19.3.7.6, 19.3.7.8, 19.3.7.9
Observations:
Name: MAIN - Component: 01 - Tag: 0374

Based on observation and interview, it was determined the facility failed to maintain the hardware on the smoke barrier doors to function, per manufacturer specifications, affecting two of four smoke zones within the component.

Findings include:

1. Observation on May 19, 2025, at 2:00 PM, revealed the latching mechanism, on the smoke barrier door to Arcadia, was broken and would not allow the door to fully close.

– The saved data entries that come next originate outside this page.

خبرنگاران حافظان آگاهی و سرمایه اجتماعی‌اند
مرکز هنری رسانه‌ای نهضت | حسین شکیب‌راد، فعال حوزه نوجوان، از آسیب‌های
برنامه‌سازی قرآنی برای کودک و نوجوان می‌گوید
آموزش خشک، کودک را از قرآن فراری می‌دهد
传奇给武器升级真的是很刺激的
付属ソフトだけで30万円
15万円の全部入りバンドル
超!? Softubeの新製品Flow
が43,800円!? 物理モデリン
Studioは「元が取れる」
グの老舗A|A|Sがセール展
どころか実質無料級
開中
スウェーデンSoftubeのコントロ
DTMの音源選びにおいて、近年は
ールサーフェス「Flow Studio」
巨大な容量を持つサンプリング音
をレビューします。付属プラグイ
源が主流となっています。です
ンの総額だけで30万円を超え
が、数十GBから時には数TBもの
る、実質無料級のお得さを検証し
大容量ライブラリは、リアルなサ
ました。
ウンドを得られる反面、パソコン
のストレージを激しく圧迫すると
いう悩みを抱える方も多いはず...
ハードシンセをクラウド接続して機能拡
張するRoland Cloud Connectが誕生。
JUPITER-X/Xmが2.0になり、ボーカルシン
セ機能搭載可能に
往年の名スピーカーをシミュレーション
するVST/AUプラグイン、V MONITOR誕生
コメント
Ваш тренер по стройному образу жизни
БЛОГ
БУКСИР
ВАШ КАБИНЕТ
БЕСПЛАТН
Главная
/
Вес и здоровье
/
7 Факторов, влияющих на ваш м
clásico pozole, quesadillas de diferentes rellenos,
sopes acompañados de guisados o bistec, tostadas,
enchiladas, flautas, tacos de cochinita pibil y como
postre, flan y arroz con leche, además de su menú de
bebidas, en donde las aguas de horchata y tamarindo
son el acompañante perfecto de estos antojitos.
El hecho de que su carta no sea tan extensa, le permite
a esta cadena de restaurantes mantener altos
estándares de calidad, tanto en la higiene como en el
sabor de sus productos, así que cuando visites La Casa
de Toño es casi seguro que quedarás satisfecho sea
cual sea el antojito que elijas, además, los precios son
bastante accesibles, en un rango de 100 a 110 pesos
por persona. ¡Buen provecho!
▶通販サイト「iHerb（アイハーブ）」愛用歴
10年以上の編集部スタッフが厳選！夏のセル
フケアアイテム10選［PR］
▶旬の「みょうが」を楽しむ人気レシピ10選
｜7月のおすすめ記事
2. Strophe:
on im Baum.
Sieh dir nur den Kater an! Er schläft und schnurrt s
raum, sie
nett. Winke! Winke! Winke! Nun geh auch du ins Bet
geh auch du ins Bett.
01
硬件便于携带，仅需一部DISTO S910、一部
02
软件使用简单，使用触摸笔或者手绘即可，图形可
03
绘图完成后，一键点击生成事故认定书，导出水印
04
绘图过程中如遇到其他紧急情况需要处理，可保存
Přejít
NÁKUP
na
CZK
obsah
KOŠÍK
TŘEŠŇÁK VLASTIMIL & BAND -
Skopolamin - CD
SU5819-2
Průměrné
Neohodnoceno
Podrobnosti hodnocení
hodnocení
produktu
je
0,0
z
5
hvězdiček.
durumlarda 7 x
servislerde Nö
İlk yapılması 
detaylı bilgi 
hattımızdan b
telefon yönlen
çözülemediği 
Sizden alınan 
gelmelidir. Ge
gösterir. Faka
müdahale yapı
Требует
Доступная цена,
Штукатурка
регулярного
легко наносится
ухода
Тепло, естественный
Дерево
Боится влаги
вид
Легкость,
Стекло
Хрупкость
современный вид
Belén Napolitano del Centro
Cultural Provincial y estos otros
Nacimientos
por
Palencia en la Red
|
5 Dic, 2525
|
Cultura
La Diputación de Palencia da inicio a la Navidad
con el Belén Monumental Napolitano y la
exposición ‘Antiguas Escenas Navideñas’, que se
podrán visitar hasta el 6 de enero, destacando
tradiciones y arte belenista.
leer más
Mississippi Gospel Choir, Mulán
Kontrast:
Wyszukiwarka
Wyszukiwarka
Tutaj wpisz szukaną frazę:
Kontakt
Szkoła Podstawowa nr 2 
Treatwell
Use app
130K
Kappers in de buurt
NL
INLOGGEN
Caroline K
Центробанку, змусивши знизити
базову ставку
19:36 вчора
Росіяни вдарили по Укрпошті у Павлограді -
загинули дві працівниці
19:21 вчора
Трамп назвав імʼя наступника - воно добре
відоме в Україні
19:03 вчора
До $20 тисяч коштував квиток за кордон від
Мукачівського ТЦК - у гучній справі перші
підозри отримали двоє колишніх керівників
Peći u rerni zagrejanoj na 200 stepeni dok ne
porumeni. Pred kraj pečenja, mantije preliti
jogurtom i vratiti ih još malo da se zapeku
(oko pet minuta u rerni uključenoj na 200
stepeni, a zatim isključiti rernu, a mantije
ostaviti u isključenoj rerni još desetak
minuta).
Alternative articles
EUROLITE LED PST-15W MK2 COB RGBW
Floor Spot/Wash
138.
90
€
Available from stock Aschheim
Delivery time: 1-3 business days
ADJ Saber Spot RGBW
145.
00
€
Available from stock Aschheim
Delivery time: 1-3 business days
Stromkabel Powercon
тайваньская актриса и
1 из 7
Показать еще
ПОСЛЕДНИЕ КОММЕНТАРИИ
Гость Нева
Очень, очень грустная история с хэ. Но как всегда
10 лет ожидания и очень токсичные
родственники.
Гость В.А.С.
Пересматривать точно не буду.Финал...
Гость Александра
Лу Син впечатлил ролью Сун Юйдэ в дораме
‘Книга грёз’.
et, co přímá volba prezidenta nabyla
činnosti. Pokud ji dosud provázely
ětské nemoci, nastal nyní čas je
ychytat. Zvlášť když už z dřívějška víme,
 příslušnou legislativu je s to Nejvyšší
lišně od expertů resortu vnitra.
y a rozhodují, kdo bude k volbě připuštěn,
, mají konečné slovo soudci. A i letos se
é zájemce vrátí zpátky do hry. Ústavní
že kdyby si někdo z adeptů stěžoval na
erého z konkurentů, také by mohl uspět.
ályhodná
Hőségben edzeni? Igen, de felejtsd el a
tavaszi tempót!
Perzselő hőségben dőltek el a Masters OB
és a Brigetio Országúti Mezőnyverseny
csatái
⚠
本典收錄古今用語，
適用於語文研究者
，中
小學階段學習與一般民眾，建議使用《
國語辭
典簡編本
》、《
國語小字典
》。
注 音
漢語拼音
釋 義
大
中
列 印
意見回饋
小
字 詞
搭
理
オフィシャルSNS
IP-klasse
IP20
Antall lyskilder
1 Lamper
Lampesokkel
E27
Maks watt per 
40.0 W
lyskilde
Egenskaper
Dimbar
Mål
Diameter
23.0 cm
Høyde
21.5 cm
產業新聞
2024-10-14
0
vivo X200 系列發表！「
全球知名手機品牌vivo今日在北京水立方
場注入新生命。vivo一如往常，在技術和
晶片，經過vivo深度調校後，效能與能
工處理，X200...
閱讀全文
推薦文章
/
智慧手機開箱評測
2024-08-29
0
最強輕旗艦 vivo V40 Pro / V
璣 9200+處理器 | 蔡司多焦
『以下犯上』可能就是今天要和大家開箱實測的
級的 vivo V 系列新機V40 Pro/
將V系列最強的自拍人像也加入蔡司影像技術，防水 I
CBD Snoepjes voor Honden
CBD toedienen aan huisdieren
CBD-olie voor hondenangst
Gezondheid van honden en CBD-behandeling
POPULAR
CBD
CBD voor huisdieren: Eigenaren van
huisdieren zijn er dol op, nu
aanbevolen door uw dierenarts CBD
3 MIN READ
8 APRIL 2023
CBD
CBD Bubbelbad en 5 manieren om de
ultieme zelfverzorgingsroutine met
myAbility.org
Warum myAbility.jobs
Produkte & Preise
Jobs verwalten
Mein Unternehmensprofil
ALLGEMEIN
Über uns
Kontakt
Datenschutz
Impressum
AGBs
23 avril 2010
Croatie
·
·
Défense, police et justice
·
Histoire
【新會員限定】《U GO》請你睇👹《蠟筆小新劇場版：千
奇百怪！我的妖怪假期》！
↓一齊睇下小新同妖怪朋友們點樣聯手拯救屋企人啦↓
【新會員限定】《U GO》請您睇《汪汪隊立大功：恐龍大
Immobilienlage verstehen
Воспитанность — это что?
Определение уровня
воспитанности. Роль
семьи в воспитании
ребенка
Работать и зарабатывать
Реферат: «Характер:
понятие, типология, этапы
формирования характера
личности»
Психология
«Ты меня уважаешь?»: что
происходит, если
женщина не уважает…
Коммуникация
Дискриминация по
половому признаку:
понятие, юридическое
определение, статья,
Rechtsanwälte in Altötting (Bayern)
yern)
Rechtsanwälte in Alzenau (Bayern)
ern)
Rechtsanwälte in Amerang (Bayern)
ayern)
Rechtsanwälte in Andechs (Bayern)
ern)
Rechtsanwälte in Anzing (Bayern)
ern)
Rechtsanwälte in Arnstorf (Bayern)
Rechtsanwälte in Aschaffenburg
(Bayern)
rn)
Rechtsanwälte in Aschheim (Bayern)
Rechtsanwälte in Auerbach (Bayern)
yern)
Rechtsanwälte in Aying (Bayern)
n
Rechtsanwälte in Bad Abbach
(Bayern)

Interview at the time of the exit conference with the Administrator and the Maintenance Director on May 19, 2025, at 2:45 PM, confirmed the door hardware failed to function, per manufacturer specifications.



 Plan of Correction - To be completed: 06/24/2025

Latching mechanism on the smoke barrier door to Arcadia has been addressed to allow the door to fully close.
Education and random weekly (x4 week) audit of smoke barrier door latching mechanism will be conducted in addition to the regulatory quarterly audits consistently being done, to ensure continued compliance with review by QAPI.




Initial comments:Name: BUILDING 03 - Component: 03 - Tag: 0000


Facility ID #280402
Component 03
New Addition

Based on a Medicare/Medicaid Recertification Survey completed on May 19, 2025, at York South Skilled Nursing and Rehabilitation, it was determined there were no deficiencies identified under the requirements of the Life Safety Code for an existing health care occupancy. Compliance with the National Fire Protection Association's Life Safety Code is required by 42 CFR 483.90(a).

This is a two-story, Type II (111), protected noncombustible structure, with a basement, which is fully sprinklered.